Dataset records
|---|

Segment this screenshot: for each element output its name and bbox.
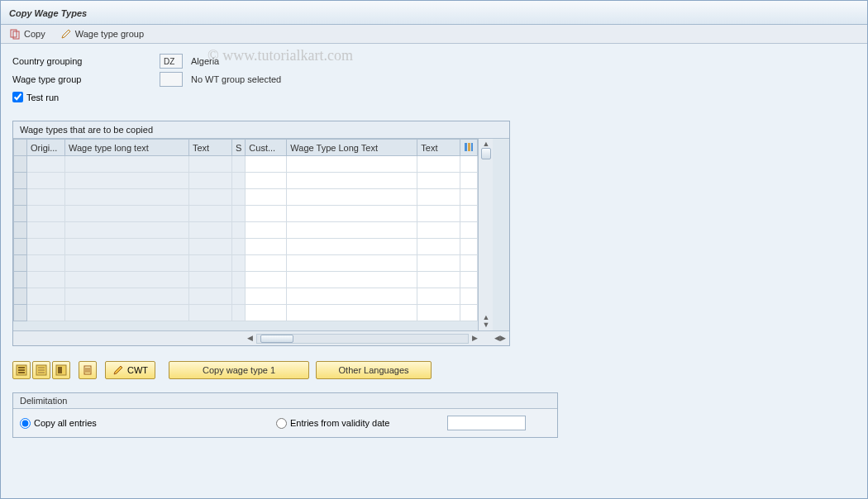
table-cell[interactable] [417, 272, 460, 288]
table-cell[interactable] [27, 173, 65, 189]
validity-date-input[interactable] [447, 416, 526, 430]
table-cell[interactable] [246, 305, 287, 321]
deselect-all-button[interactable] [32, 361, 50, 379]
table-cell[interactable] [232, 255, 246, 272]
table-cell[interactable] [27, 189, 65, 206]
table-cell[interactable] [246, 206, 287, 222]
table-row[interactable] [14, 189, 478, 206]
table-cell[interactable] [65, 156, 189, 173]
table-cell[interactable] [460, 239, 478, 255]
table-cell[interactable] [232, 173, 246, 189]
table-cell[interactable] [14, 288, 27, 305]
table-row[interactable] [14, 255, 478, 272]
hscroll-track[interactable] [256, 334, 469, 344]
table-cell[interactable] [189, 206, 232, 222]
col-cust[interactable]: Cust... [246, 140, 287, 156]
table-cell[interactable] [27, 255, 65, 272]
table-cell[interactable] [417, 222, 460, 239]
table-cell[interactable] [14, 239, 27, 255]
table-cell[interactable] [246, 239, 287, 255]
table-cell[interactable] [460, 272, 478, 288]
table-cell[interactable] [417, 173, 460, 189]
table-cell[interactable] [65, 272, 189, 288]
table-cell[interactable] [460, 189, 478, 206]
table-cell[interactable] [287, 305, 417, 321]
table-cell[interactable] [460, 305, 478, 321]
table-cell[interactable] [232, 222, 246, 239]
table-cell[interactable] [287, 173, 417, 189]
col-origi[interactable]: Origi... [27, 140, 65, 156]
table-cell[interactable] [417, 305, 460, 321]
grid-vertical-scrollbar[interactable]: ▲ ▲ ▼ [478, 139, 493, 330]
test-run-checkbox[interactable] [12, 92, 23, 102]
grid-horizontal-scrollbar-2[interactable]: ◀ ▶ [491, 331, 509, 345]
table-row[interactable] [14, 222, 478, 239]
country-grouping-input[interactable] [160, 54, 183, 69]
table-cell[interactable] [246, 189, 287, 206]
radio-entries-from-input[interactable] [276, 418, 287, 429]
column-options-button[interactable] [460, 140, 478, 156]
table-cell[interactable] [232, 288, 246, 305]
table-cell[interactable] [246, 288, 287, 305]
table-cell[interactable] [287, 239, 417, 255]
copy-wage-type-1-button[interactable]: Copy wage type 1 [169, 361, 309, 379]
table-cell[interactable] [287, 156, 417, 173]
col-selector[interactable] [14, 140, 27, 156]
scroll-right-icon[interactable]: ▶ [472, 335, 478, 342]
wage-type-group-input[interactable] [160, 72, 183, 87]
grid-horizontal-scrollbar[interactable]: ◀ ▶ [244, 331, 481, 345]
scroll-left2-icon[interactable]: ◀ [494, 335, 500, 342]
table-cell[interactable] [65, 173, 189, 189]
table-cell[interactable] [189, 239, 232, 255]
scroll-up-icon[interactable]: ▲ [482, 140, 489, 148]
table-cell[interactable] [65, 305, 189, 321]
scroll-right2-icon[interactable]: ▶ [500, 335, 506, 342]
table-cell[interactable] [460, 173, 478, 189]
scroll-down-icon[interactable]: ▼ [482, 321, 489, 329]
table-cell[interactable] [417, 189, 460, 206]
table-cell[interactable] [27, 206, 65, 222]
table-row[interactable] [14, 173, 478, 189]
table-cell[interactable] [65, 206, 189, 222]
table-cell[interactable] [232, 156, 246, 173]
table-row[interactable] [14, 206, 478, 222]
table-cell[interactable] [65, 255, 189, 272]
select-block-button[interactable] [52, 361, 70, 379]
select-all-button[interactable] [12, 361, 31, 379]
table-cell[interactable] [189, 288, 232, 305]
table-cell[interactable] [27, 272, 65, 288]
table-cell[interactable] [232, 305, 246, 321]
table-cell[interactable] [417, 239, 460, 255]
table-row[interactable] [14, 288, 478, 305]
table-cell[interactable] [65, 222, 189, 239]
table-row[interactable] [14, 305, 478, 321]
table-cell[interactable] [460, 288, 478, 305]
table-cell[interactable] [246, 173, 287, 189]
table-cell[interactable] [287, 189, 417, 206]
table-cell[interactable] [246, 222, 287, 239]
table-cell[interactable] [246, 272, 287, 288]
table-row[interactable] [14, 272, 478, 288]
table-cell[interactable] [232, 189, 246, 206]
table-cell[interactable] [65, 288, 189, 305]
table-row[interactable] [14, 156, 478, 173]
table-cell[interactable] [287, 255, 417, 272]
table-cell[interactable] [27, 222, 65, 239]
table-cell[interactable] [189, 305, 232, 321]
scroll-thumb-top[interactable] [481, 148, 491, 159]
table-cell[interactable] [417, 206, 460, 222]
table-cell[interactable] [287, 272, 417, 288]
table-cell[interactable] [189, 222, 232, 239]
table-cell[interactable] [232, 239, 246, 255]
wage-type-group-button[interactable]: Wage type group [60, 28, 144, 40]
table-cell[interactable] [14, 222, 27, 239]
col-text-2[interactable]: Text [417, 140, 460, 156]
table-cell[interactable] [287, 206, 417, 222]
scroll-left-icon[interactable]: ◀ [247, 335, 253, 342]
table-cell[interactable] [232, 206, 246, 222]
table-cell[interactable] [65, 189, 189, 206]
table-cell[interactable] [65, 239, 189, 255]
table-row[interactable] [14, 239, 478, 255]
table-cell[interactable] [189, 272, 232, 288]
other-languages-button[interactable]: Other Languages [316, 361, 432, 379]
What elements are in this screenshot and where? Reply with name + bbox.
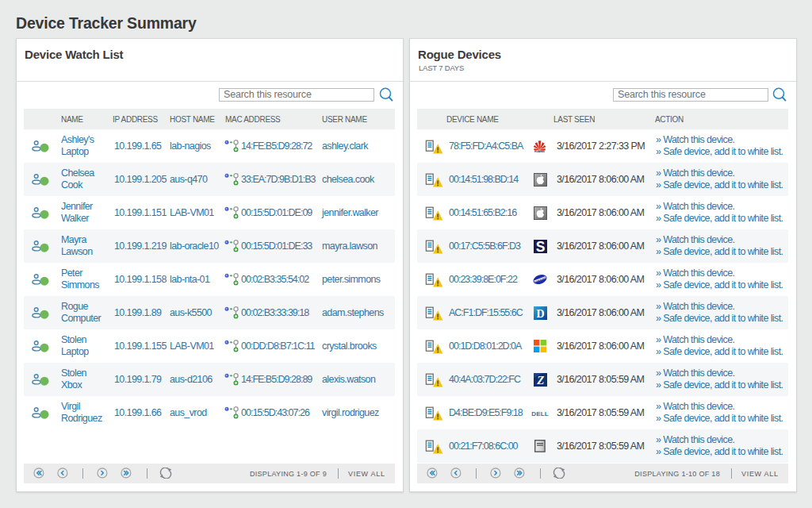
- svg-text:S: S: [535, 240, 545, 253]
- svg-text:DELL: DELL: [531, 410, 549, 417]
- svg-text:HUAWEI: HUAWEI: [534, 150, 545, 153]
- svg-text:D: D: [536, 307, 544, 319]
- svg-text:Z: Z: [536, 374, 544, 387]
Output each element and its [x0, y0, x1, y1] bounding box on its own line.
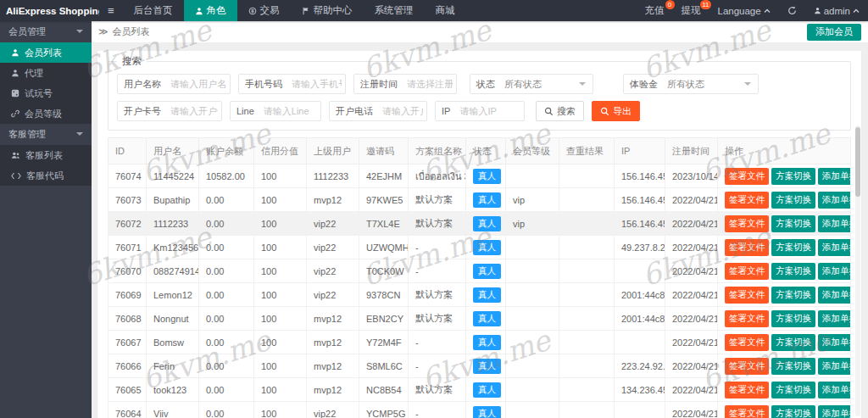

|---|

REQUIRED ACTION: I need the lines from the one holding "What elements are" through the last line of the entries set down exactly, with every picture left out.

EXERCISE RESPONSE:
What elements are in this screenshot and where? Reply with name + bbox.
- svg-text:S: S: [535, 240, 545, 253]
- svg-text:DELL: DELL: [531, 410, 549, 417]
- svg-text:HUAWEI: HUAWEI: [534, 150, 545, 153]
- svg-text:D: D: [536, 307, 544, 319]
- svg-text:Z: Z: [536, 374, 544, 387]
Output each element and its [x0, y0, x1, y1] bounding box on its own line.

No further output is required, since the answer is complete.